Der Staat muss zunächst jetzt einen allgemeinen Unternehmenszusammenbruch verhindern. In diesem Sinn wird jetzt an einer Änderung des Konkursgesetzes gearbeitet, was sehr positiv ist. Aber das Problem erfordert noch viel mehr, wie wir es an dieser Stelle in Einzelheiten dargestellt haben.

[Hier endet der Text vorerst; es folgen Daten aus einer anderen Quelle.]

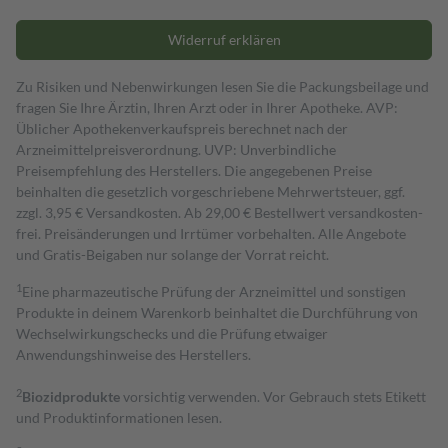
Widerruf erklären
Zu Risiken und Nebenwirkungen lesen Sie die Packungsbeilage und
fragen Sie Ihre Ärztin, Ihren Arzt oder in Ihrer Apotheke. AVP:
Üblicher Apothekenverkaufspreis berechnet nach der
Arzneimittelpreisverordnung. UVP: Unverbindliche
Preisempfehlung des Herstellers. Die angegebenen Preise
beinhalten die gesetzlich vorgeschriebene Mehrwertsteuer, ggf.
zzgl. 3,95 € Versandkosten. Ab 29,00 € Bestell­wert versand­kosten­
frei. Preisänderungen und Irrtümer vorbehalten. Alle Angebote
und Gratis-Beigaben nur solange der Vorrat reicht.
1
Eine pharmazeutische Prüfung der Arzneimittel und sonstigen
Produkte in deinem Warenkorb beinhaltet die Durchführung von
Wechselwirkungschecks und die Prüfung etwaiger
Anwendungshinweise des Herstellers.
2
Biozidprodukte
vorsichtig verwenden. Vor Gebrauch stets Etikett
und Produktinformationen lesen.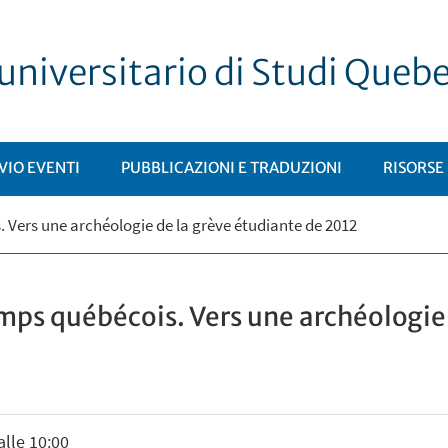
universitario di Studi Queb
VIO EVENTI
PUBBLICAZIONI E TRADUZIONI
RISORSE
. Vers une archéologie de la grève étudiante de 2012
emps québécois. Vers une archéologie
alle 10:00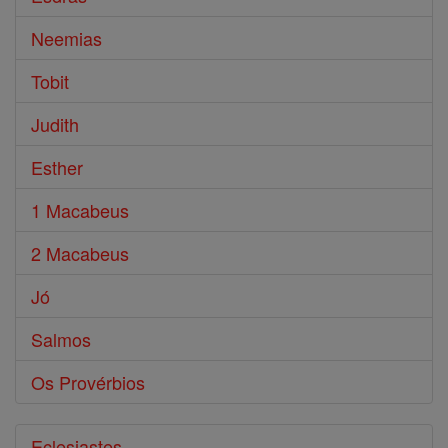
Neemias
Tobit
Judith
Esther
1 Macabeus
2 Macabeus
Jó
Salmos
Os Provérbios
Eclesiastes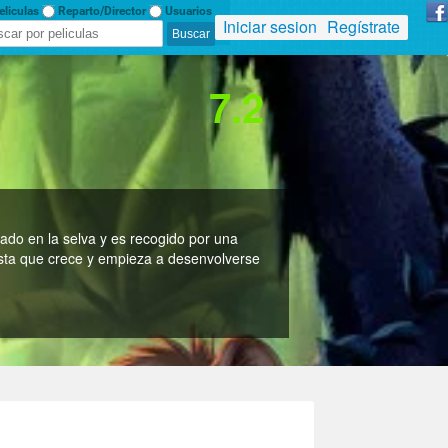
liculas
Reparto/Director
Usuarios
Iniciar sesion
Regístrate
7.2
do en la selva y es recogido por una
sta que crece y empieza a desenvolverse
an
mation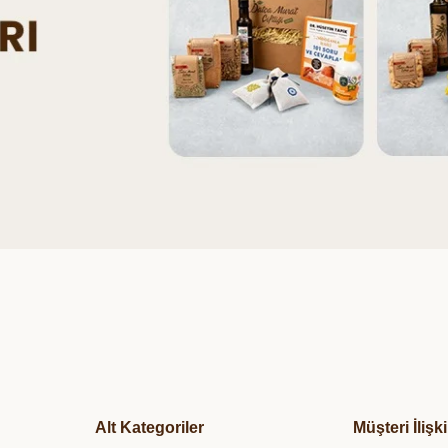
Alt Kategoriler
Müşteri İlişki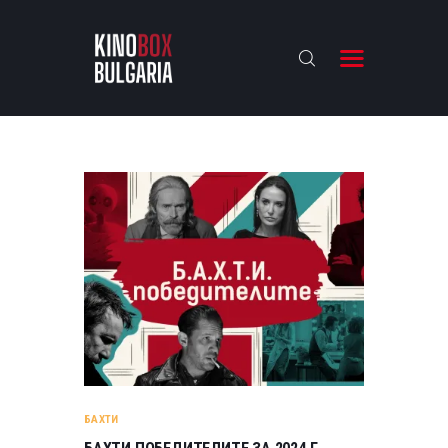
KINOBOX BULGARIA
НАЧАЛО
РЕВЮТА
АНАЛИЗИ
БАХТИ НАГРАДИТЕ
ИНТЕРВЮТА
ЗА НАС
БАХТИ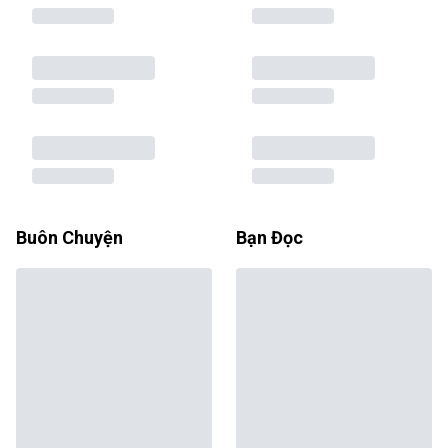
Buôn Chuyện
Bạn Đọc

Schließlich erfordert die Wirtschaftspolitik eine klare Antwort auf das monetäre Problem, das in letzter Zeit aufgekommen ist. Das Staatsdefizit ist explosiv gestiegen und wird mit Geldschöpfung finanziert, und diese ist so groß und dauert weiter an, dass ein Ende mit Hyperinflation und Zusammenbruch der Wirtschaft in Aussicht steht. Um dies zu vermeiden, muss schon jetzt dafür gesorgt werden, dass das Defizit stark abnimmt und die Geldschöpfung stark zurückgeht. Alberto Fernández löst immer noch alle Probleme mit mehr Staatsausgaben. Doch das geht nicht mehr, weil der Staat pleite ist und die Geldschöpfung an eine gefährliche Grenze geraten ist. Hier muss der Begriff der Wirtschaftspolitik groß geschrieben werden.

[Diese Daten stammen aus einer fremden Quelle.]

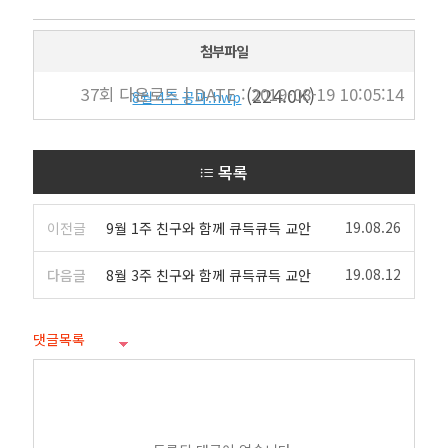
첨부파일
37회 다운로드 | DATE : 2019-08-19 10:05:14
(224.0K)
8월 4주 공과.hwp
목록
19.08.26
이전글
9월 1주 친구와 함께 큐득큐득 교안
19.08.12
다음글
8월 3주 친구와 함께 큐득큐득 교안
댓글목록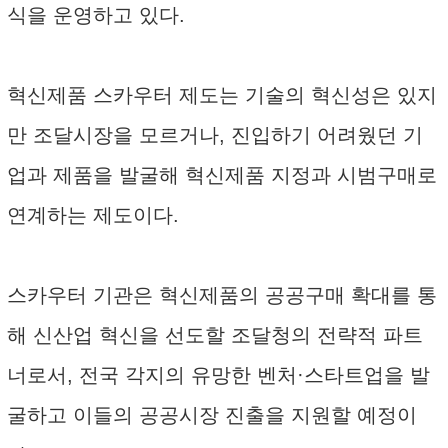
식을 운영하고 있다.
혁신제품 스카우터 제도는 기술의 혁신성은 있지
만 조달시장을 모르거나, 진입하기 어려웠던 기
업과 제품을 발굴해 혁신제품 지정과 시범구매로
연계하는 제도이다.
스카우터 기관은 혁신제품의 공공구매 확대를 통
해 신산업 혁신을 선도할 조달청의 전략적 파트
너로서, 전국 각지의 유망한 벤처·스타트업을 발
굴하고 이들의 공공시장 진출을 지원할 예정이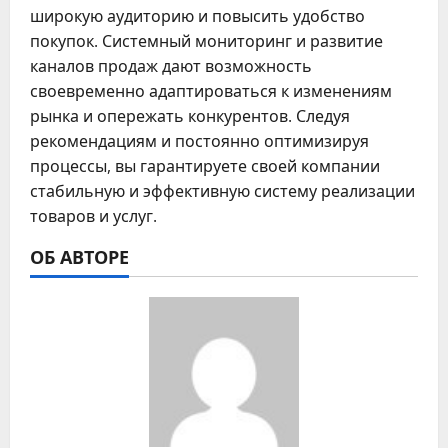
широкую аудиторию и повысить удобство
покупок. Системный мониторинг и развитие
каналов продаж дают возможность
своевременно адаптироваться к изменениям
рынка и опережать конкурентов. Следуя
рекомендациям и постоянно оптимизируя
процессы, вы гарантируете своей компании
стабильную и эффективную систему реализации
товаров и услуг.
ОБ АВТОРЕ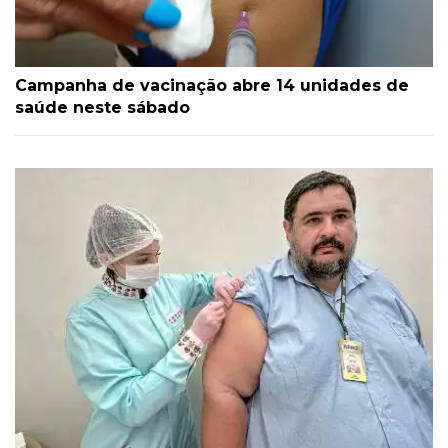
Campanha de vacinação abre 14 unidades de
saúde neste sábado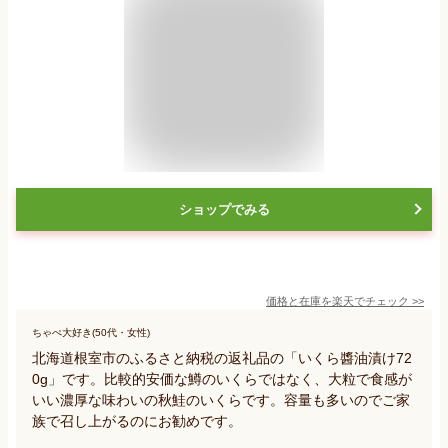
ショップでみる
価格と在庫を
楽天
でチェック
>>
ちゃぺ大好き(50代・女性)
北海道根室市のふるさと納税の返礼品の「いくら醬油漬け72
0g」です。比較的安価な鱒のいくらではなく、大粒で食感が
いい濃厚な味わいの秋鮭のいくらです。容量も多いのでご家
族で召し上がるのにお勧めです。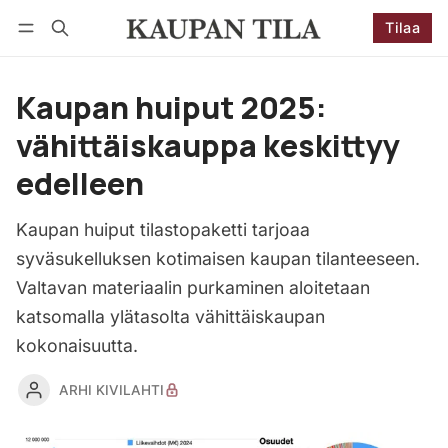
Tilaa
Seuraa
Kirjaudu
Tilaa
Kaupan huiput 2025:
vähittäiskauppa keskittyy
edelleen
Kaupan huiput tilastopaketti tarjoaa
syväsukelluksen kotimaisen kaupan tilanteeseen.
Valtavan materiaalin purkaminen aloitetaan
katsomalla ylätasolta vähittäiskaupan
kokonaisuutta.
ARHI KIVILAHTI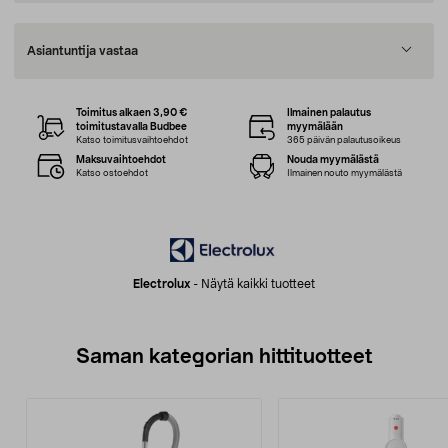
Asiantuntija vastaa
Toimitus alkaen 3,90 €
Ilmainen palautus
toimitustavalla Budbee
myymälään
Katso toimitusvaihtoehdot
365 päivän palautusoikeus
Maksuvaihtoehdot
Nouda myymälästä
Katso ostoehdot
Ilmainen nouto myymälästä
Electrolux
-
Näytä kaikki tuotteet
Saman kategorian hittituotteet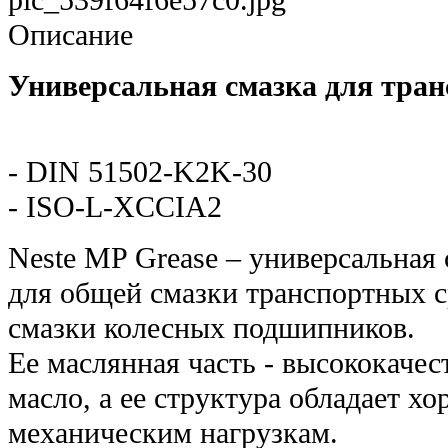
pic_539f64f6e57c0.jpg
Описание
Универсальная смазка для тран
- DIN 51502-K2K-30
- ISO-L-XCCIA2
Neste MP Grease – универсальная 
для общей смазки транспортных ср
смазки колесных подшипников.
Ее маслянная часть - высококаче
масло, а ее структура обладает х
механическим нагрузкам.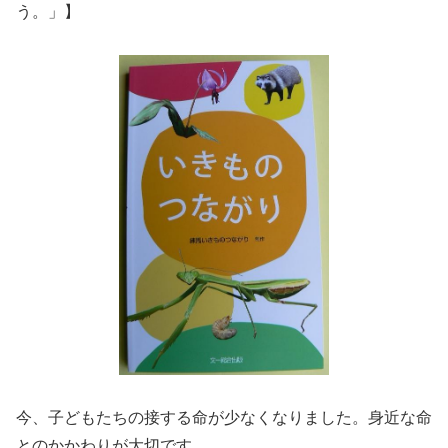
う。」】
今、子どもたちの接する命が少なくなりました。身近な命
とのかかわりが大切です。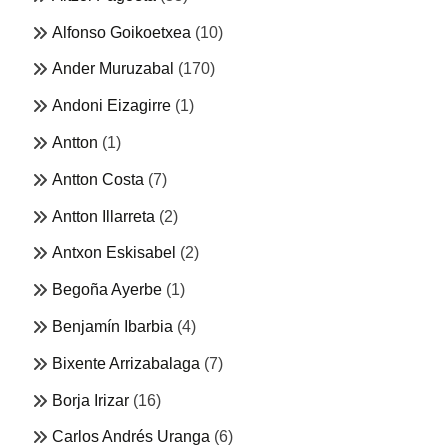
Alfonso Goikoetxea
(10)
Ander Muruzabal
(170)
Andoni Eizagirre
(1)
Antton
(1)
Antton Costa
(7)
Antton Illarreta
(2)
Antxon Eskisabel
(2)
Begoña Ayerbe
(1)
Benjamín Ibarbia
(4)
Bixente Arrizabalaga
(7)
Borja Irizar
(16)
Carlos Andrés Uranga
(6)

Es ist positiv, dass sich der Präsident und seine Minister mit Unternehmern treffen, und diese auch das Gespräch mit Gewerkschaftern aufgenommen haben. Die Tatsache, dass die meisten Gewerkschafter den Ernst der Lage begriffen haben, bietet eine einzigartige Gelegenheit für ein Gespräch über Themen, die weit über die alljährliche Lohndiskussion hinausgehen. Die Regierung muss jetzt nur aufpassen, dass Hugo Moyano u.a., die ihm folgen, ein zivilisiertes Gespräch nicht mit Forderungen stören, die in diesen schwierigen Zeiten wie eine Bombe wirken. Die Lage erfordert Mäßigung und Vernunft, und die Krise sollte genutzt werden, um dies zu erreichen. Auch hier muss Wirtschaftspolitik groß geschrieben werden.